ECLI:NL:RBOBR:2014:2421

Rechtbank Oost-Brabant

Datum uitspraak
16 april 2014
Publicatiedatum
12 mei 2014
Zaaknummer
SHE 12/4000
Instantie
Rechtbank Oost-Brabant
Type
Uitspraak
Rechtsgebied
Bestuursrecht; Socialezekerheidsrecht
Procedures
  • Eerste aanleg - meervoudig
Vindplaatsen
  • Rechtspraak.nl
AI samenvatting door LexboostAutomatisch gegenereerd

Verplichtstelling tot verzekering voor de Algemene Wet Bijzondere Ziektekosten van een partner van een EU-ambtenaar

In deze zaak heeft de rechtbank Oost-Brabant op 16 april 2014 uitspraak gedaan in een geschil tussen eiseres, een partner van een buiten Nederland werkzame EU-ambtenaar, en de Raad van bestuur van de Sociale Verzekeringsbank (SVB). Eiseres betwistte dat zij verplicht verzekerd is voor de Algemene Wet Bijzondere Ziektekosten (AWBZ) en de Zorgverzekeringswet (Zvw). Zij stelde dat zij onder de sociale zekerheidsregeling van de EU valt, en dat de ziektekostenverzekering van de EU voor haar geldt als verplichte hoofdverzekering, die voorrang heeft op de Nederlandse regelgeving.

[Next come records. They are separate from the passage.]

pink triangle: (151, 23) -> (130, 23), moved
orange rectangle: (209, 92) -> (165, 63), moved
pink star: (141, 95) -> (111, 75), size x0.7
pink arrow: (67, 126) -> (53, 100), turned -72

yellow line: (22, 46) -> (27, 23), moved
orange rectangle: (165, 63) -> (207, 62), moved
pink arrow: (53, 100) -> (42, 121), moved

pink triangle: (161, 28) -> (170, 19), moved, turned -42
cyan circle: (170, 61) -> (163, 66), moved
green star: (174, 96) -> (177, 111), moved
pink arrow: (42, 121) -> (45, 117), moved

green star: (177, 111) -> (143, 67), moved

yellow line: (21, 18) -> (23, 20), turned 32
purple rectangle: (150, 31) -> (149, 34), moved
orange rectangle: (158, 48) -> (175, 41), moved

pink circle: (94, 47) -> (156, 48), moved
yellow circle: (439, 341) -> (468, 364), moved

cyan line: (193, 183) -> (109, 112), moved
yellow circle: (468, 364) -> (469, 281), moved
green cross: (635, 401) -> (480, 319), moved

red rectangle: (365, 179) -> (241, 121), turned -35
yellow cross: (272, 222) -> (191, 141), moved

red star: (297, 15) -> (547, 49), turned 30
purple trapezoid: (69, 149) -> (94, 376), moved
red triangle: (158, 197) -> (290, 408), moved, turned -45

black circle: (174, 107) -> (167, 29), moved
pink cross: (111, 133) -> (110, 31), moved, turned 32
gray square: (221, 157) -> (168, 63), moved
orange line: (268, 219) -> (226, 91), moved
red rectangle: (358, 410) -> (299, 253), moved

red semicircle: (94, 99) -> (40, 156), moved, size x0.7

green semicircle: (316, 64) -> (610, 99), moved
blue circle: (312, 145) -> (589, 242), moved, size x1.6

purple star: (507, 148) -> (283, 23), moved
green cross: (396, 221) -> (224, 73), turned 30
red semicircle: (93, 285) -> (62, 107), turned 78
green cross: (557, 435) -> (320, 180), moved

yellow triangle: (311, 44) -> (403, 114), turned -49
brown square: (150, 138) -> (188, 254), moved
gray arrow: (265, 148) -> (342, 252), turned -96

De rechtbank overwoog dat op grond van artikel 5, eerste lid, van de AWBZ, degene die ingezetene is van Nederland, verplicht verzekerd is. De SVB heeft terecht vastgesteld dat eiseres vanaf 16 april 1991 verzekerd is voor de AWBZ. De rechtbank oordeelde dat de mededeling van de SVB dat iedereen die verzekerd is voor de AWBZ verplicht is om een zorgverzekering af te sluiten, van louter informatieve aard is en geen rechtsgevolg heeft. De rechtbank verklaarde het beroep van eiseres ongegrond, omdat de rechtsvragen met betrekking tot de Europese regelgeving buiten het wettelijk kader vallen waarbinnen de SVB bevoegd is om te beslissen.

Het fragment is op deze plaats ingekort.